*Problem to work on*: The line containing "rewards for levelling up faster." and every line after it, through the last one below: output exactly these and nothing else.

*Supplied data*:
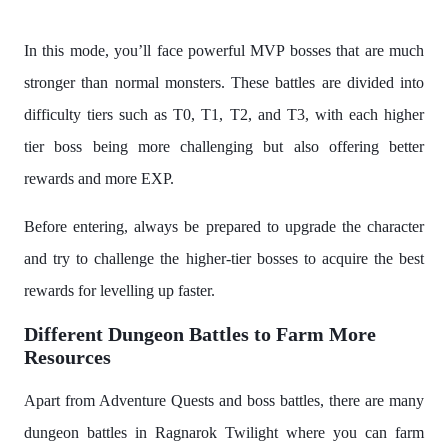
In this mode, you’ll face powerful MVP bosses that are much
stronger than normal monsters. These battles are divided into
difficulty tiers such as T0, T1, T2, and T3, with each higher
tier boss being more challenging but also offering better
rewards and more EXP.
Before entering, always be prepared to upgrade the character
and try to challenge the higher-tier bosses to acquire the best
rewards for levelling up faster.
Different Dungeon Battles to Farm More
Resources
Apart from Adventure Quests and boss battles, there are many
dungeon battles in Ragnarok Twilight where you can farm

*Result*:
rewards for levelling up faster.
Different Dungeon Battles to Farm More
Resources
Apart from Adventure Quests and boss battles, there are many
dungeon battles in Ragnarok Twilight where you can farm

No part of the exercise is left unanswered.